Dataset entries
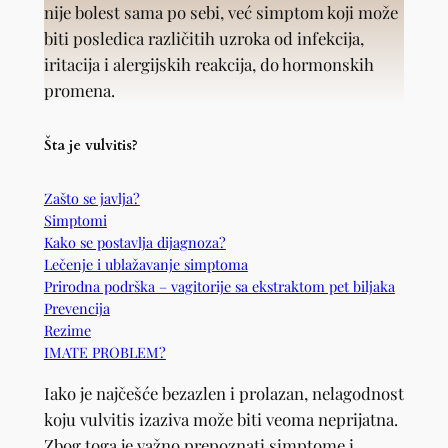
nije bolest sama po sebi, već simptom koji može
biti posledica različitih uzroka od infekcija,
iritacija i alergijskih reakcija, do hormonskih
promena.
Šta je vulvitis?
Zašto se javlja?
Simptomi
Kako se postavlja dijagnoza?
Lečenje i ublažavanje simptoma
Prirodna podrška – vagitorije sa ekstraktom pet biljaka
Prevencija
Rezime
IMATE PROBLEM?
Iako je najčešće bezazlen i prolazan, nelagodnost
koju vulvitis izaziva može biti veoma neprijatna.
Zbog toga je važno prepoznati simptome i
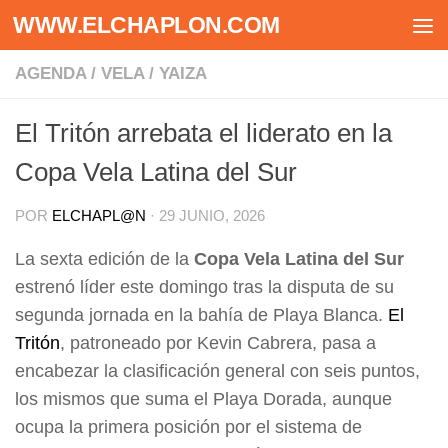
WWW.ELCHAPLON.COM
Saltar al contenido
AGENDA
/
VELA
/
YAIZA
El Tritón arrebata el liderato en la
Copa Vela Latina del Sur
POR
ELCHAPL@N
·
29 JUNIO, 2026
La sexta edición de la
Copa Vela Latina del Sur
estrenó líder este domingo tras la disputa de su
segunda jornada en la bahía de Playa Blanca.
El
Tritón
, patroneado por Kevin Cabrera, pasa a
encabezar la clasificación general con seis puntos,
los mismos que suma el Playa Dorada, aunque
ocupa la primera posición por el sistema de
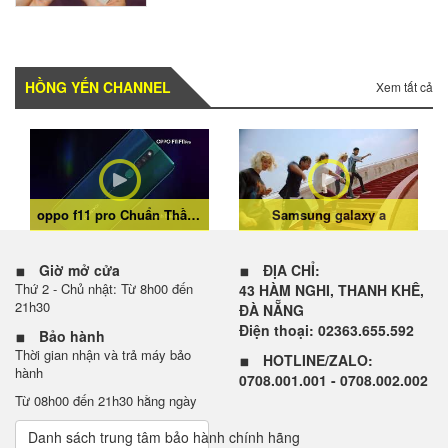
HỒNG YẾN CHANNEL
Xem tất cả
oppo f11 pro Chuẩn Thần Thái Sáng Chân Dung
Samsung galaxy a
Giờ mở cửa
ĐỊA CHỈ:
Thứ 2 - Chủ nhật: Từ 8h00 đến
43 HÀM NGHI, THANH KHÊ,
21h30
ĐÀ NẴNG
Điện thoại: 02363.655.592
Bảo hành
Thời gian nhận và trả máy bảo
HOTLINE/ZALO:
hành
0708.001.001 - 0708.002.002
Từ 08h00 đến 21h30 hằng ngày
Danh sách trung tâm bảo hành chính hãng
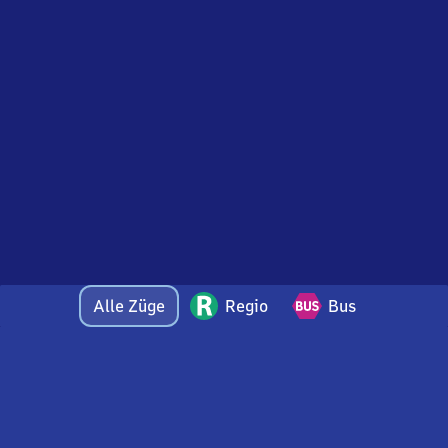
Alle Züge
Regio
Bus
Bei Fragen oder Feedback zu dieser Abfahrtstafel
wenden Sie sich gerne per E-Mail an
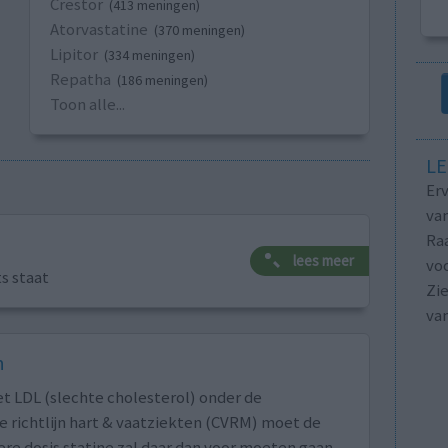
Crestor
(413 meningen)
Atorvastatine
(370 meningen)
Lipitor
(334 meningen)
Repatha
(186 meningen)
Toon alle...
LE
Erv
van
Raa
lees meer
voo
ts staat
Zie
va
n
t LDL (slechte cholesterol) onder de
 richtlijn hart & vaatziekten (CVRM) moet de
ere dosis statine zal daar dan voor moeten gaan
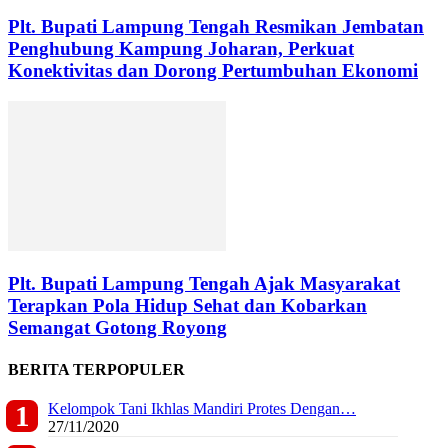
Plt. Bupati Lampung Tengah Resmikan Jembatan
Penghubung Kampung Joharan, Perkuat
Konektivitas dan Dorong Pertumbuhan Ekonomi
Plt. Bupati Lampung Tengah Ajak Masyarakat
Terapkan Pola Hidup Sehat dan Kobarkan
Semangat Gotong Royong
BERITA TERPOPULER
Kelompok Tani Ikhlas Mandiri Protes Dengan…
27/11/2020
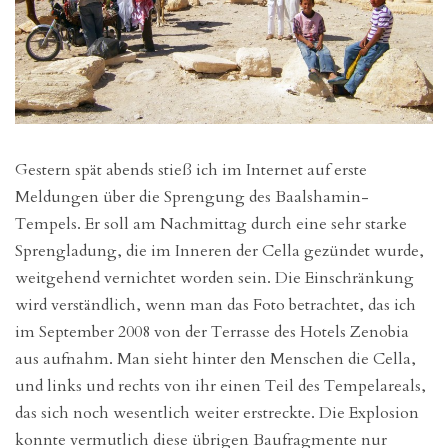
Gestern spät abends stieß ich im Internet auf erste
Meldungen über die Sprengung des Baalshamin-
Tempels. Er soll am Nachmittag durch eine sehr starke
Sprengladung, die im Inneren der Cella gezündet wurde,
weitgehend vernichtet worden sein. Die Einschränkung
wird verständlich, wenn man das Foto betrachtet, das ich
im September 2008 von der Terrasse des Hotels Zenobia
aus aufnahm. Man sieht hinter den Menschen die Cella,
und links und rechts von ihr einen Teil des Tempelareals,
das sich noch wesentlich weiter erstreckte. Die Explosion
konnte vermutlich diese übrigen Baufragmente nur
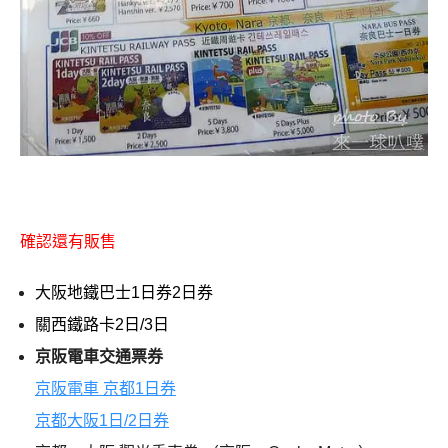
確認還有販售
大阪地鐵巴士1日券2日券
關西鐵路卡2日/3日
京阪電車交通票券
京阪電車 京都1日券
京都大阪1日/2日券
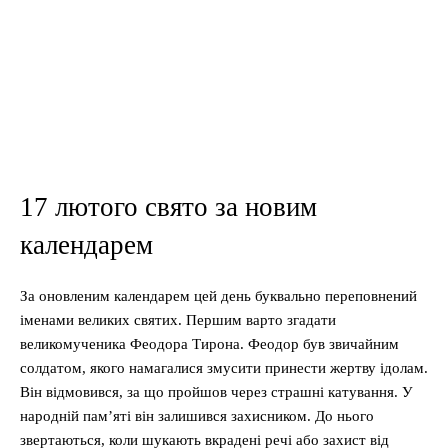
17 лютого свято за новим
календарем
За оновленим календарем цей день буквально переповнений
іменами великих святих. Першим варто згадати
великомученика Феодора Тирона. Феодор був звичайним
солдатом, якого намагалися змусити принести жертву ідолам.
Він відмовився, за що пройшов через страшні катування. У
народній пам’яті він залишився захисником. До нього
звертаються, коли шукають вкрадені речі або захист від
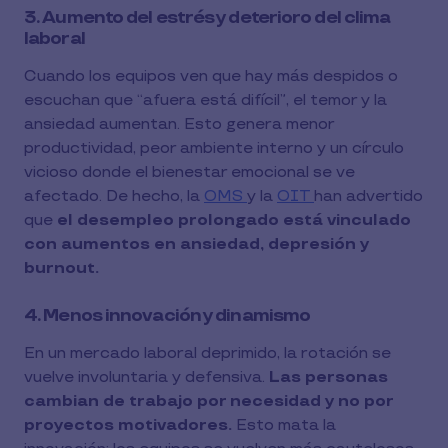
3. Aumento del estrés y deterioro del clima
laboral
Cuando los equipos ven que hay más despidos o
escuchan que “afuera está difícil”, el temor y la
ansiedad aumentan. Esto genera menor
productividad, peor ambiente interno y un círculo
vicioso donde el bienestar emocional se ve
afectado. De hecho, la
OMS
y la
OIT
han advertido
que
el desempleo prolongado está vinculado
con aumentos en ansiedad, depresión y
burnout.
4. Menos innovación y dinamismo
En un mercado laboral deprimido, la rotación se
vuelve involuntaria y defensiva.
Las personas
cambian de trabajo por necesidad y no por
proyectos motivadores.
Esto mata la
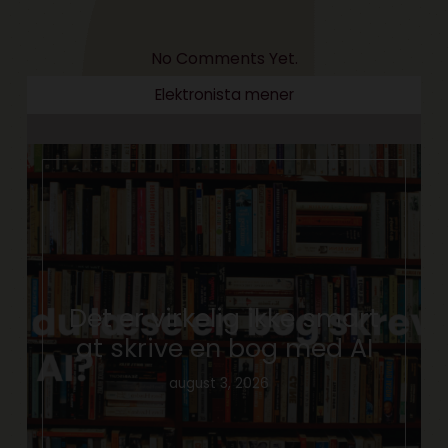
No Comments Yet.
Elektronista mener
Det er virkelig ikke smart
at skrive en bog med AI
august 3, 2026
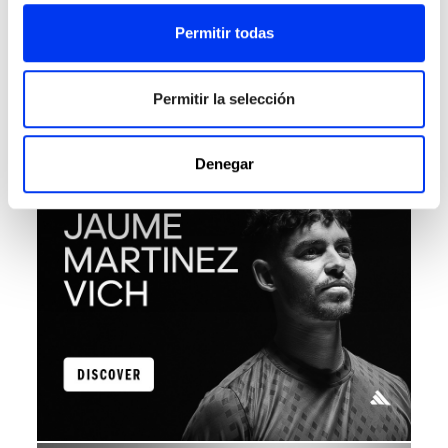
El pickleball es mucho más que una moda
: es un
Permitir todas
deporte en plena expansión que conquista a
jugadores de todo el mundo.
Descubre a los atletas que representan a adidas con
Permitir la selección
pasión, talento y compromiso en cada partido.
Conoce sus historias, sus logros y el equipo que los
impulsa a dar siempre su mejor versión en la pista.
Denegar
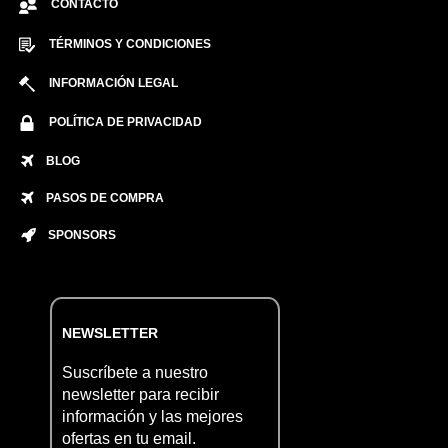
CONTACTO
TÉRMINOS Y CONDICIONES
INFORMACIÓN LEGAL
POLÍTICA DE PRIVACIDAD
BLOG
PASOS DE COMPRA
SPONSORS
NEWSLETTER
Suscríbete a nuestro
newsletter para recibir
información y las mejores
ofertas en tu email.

--

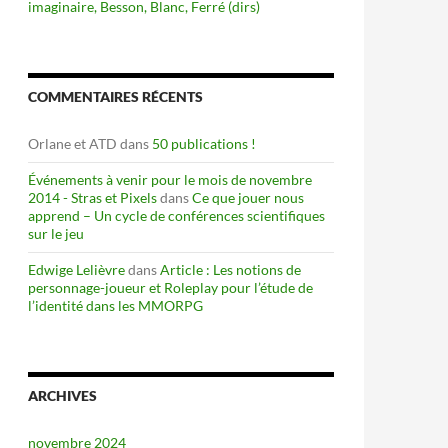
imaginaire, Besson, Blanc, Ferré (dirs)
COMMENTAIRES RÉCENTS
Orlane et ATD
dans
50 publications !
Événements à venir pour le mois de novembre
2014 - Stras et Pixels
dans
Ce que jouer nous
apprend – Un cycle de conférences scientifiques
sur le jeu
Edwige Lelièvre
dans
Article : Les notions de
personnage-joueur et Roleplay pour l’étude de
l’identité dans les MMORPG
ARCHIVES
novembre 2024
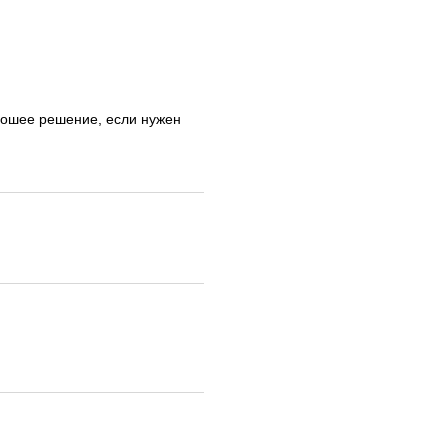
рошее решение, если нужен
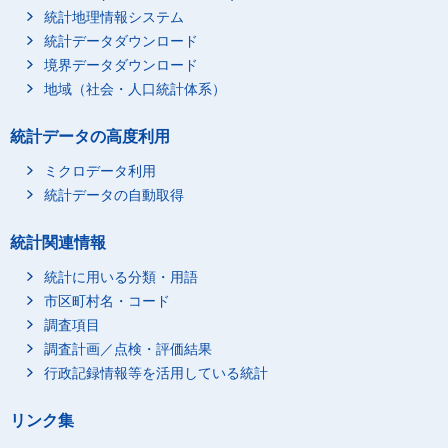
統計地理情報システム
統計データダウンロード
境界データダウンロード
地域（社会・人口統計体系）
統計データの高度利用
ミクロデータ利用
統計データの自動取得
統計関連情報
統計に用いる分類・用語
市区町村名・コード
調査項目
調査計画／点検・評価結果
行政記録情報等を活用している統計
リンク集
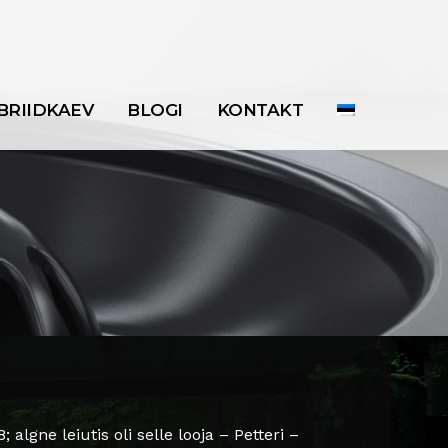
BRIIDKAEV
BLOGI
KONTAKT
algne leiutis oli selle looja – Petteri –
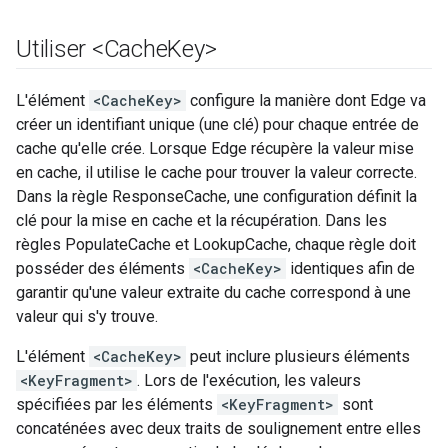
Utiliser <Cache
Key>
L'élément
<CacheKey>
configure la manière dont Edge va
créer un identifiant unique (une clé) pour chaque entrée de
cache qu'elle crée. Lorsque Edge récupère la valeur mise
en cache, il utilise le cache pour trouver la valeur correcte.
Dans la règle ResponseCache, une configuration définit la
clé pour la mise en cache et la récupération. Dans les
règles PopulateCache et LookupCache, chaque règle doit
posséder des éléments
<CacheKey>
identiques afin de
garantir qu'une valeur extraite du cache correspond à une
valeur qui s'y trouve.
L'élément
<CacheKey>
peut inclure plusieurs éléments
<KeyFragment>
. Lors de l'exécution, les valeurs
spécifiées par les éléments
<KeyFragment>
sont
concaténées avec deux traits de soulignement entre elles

---

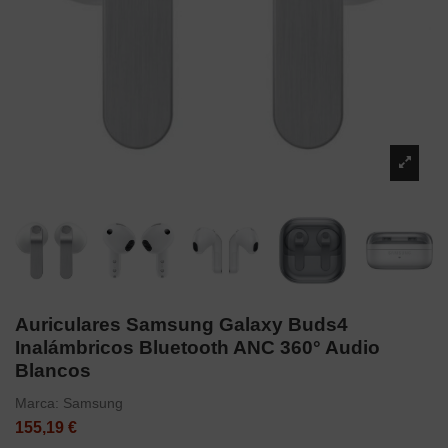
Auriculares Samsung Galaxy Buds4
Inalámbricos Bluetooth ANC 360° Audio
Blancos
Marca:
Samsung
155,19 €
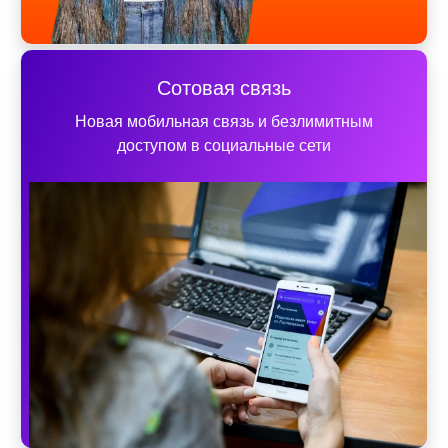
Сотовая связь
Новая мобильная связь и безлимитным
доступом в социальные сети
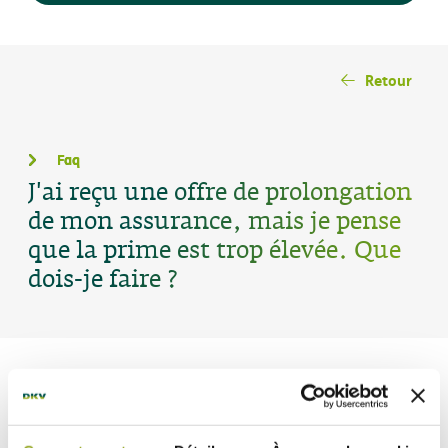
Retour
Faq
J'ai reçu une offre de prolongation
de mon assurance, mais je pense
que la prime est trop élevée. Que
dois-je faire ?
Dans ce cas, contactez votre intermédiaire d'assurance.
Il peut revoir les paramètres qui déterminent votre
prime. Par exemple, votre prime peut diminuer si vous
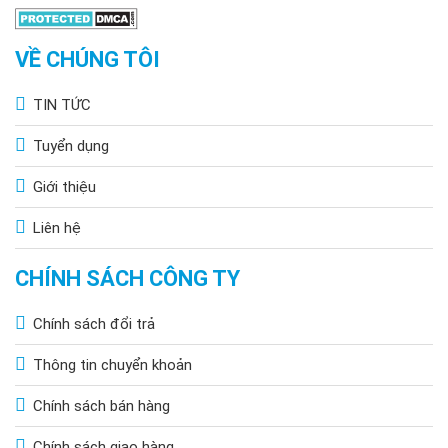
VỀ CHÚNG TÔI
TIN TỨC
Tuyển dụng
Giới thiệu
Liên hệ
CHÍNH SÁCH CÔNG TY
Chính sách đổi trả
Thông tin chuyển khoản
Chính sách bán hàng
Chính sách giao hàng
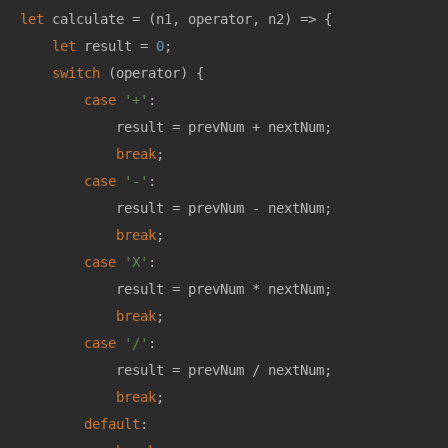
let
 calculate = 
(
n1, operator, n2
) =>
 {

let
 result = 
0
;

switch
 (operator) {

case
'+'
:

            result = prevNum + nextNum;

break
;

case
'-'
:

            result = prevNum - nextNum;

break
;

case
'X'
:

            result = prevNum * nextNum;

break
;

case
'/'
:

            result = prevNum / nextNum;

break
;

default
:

● **ASSIGNMENT**
Print nothing but the lines above starting with the line that contains "cambian de trabajo por necesidad y no por" and going on through the line that contains "Permitir la selección". Leave out the pictures.

● **WRITTEN REPLY**
cambian de trabajo por necesidad y no por
proyectos motivadores.
Esto mata la
No Comments Yet.
Elektronista mener
Det er virkelig ikke smart
at skrive en bog med AI
august 3, 2026
El pickleball es mucho más que una moda
: es un
Permitir todas
deporte en plena expansión que conquista a
jugadores de todo el mundo.
Descubre a los atletas que representan a adidas con
Permitir la selección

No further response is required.